AMBULANCE chiefs have been urged to listen to staff and patient groups ahead of changing the way the system operates.
A union has welcomed the news that Yorkshire Ambulance Service says it will significantly increase its number of qualified paramedics.
YAS says it will bring in emergency care assistants to work alongside paramedics, but they do not have the same skills as fully-trained paramedics.
One union leader says they should look at how the planned emergency care assistant role has worked elsewhere.
Adrian Gilbert, acting general secretary of the Association of Professional Ambulance Personnel (APAP), says many of the emergency care assistants in the West Midlands have now re-trained as technicians.
Mr Gilbert, also a full time emergency responder, said: “Ambulances have a driver technician and a paramedic. The paramedic can carry out invasive techniques, administer drugs and use defibrillators. A technician is similar but they cannot do invasive techniques.

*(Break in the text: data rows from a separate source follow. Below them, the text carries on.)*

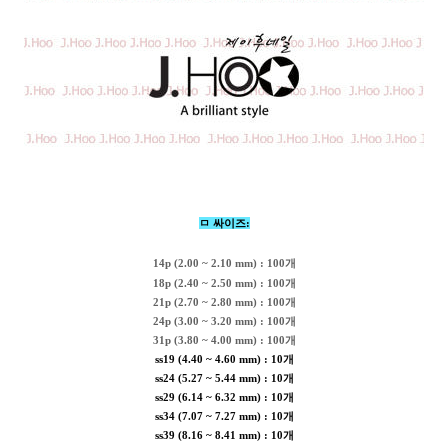
ㅁ 싸이즈:
14p (2.00 ~ 2.10 mm) : 100개
18p (2.40 ~ 2.50 mm) : 100개
21p (2.70 ~ 2.80 mm) : 100개
24p (3.00 ~ 3.20 mm) : 100개
31p (3.80 ~ 4.00 mm) : 100개
ss19 (4.40 ~ 4.60 mm) : 10개
ss24 (5.27 ~ 5.44 mm) : 10개
ss29 (6.14 ~ 6.32 mm) : 10개
ss34 (7.07 ~ 7.27 mm) : 10개
ss39 (8.16 ~ 8.41 mm) : 10개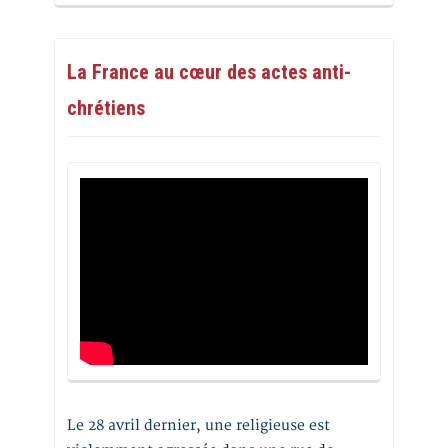
La France au cœur des actes anti-
chrétiens
Le 28 avril dernier, une religieuse est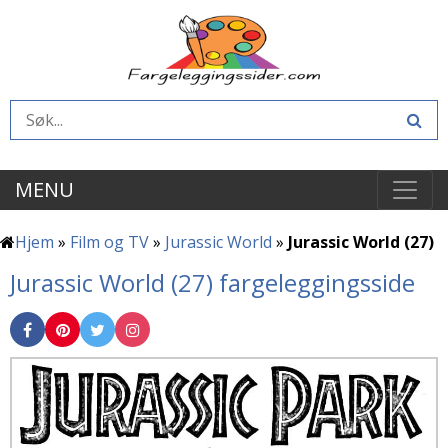
MENU
Hjem
»
Film og TV
»
Jurassic World
»
Jurassic World (27)
Jurassic World (27) fargeleggingsside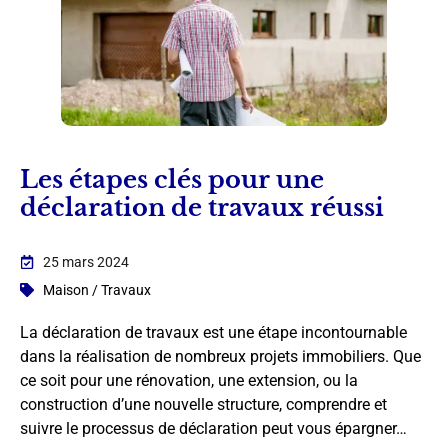
Les étapes clés pour une
déclaration de travaux réussi
25 mars 2024
Maison / Travaux
La déclaration de travaux est une étape incontournable
dans la réalisation de nombreux projets immobiliers. Que
ce soit pour une rénovation, une extension, ou la
construction d’une nouvelle structure, comprendre et
suivre le processus de déclaration peut vous épargner…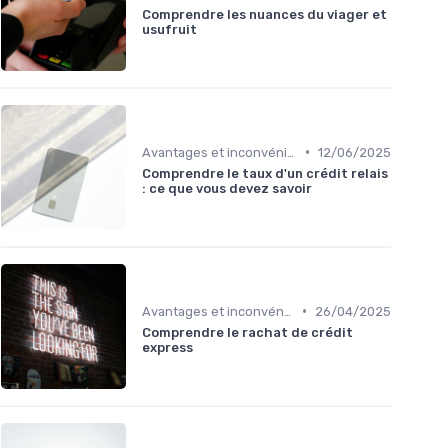
Comprendre les nuances du viager et
usufruit
•
Avantages et inconvénients
12/06/2025
Comprendre le taux d'un crédit relais
: ce que vous devez savoir
•
Avantages et inconvénients
26/04/2025
Comprendre le rachat de crédit
express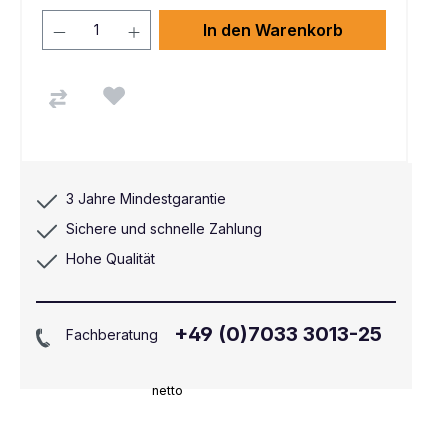
In den Warenkorb
3 Jahre Mindestgarantie
Sichere und schnelle Zahlung
Hohe Qualität
+49 (0)7033 3013-25
Fachberatung
netto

“The emergency care assistants are a level below the technician, they do as an important job as anyone else and they can assist with resuscitation and treatment, but they have fewer skills. In the West Midlands, which introduced emergency care assistants around four years ago, many of them have now re-trained as technicians.
“There are still a few due to contracts, but many have chosen to gain more skills and are therefore paid more.
“That’s because they weren’t working as they were intended to, they needed the skills of the technician level.”
The APAP says that many trusts nationwide are looking to introduce the emergency care assistant role.
Yorkshire emergency care assistants will be trained to undertake emergency blue light response driving.
Mr Gilbert advised trusts to consider the views of staff : “We certainly feel there is a lot to learn from listening to staff and taking the advice of patient groups. We recognise there has to be changes but there may be other ways.”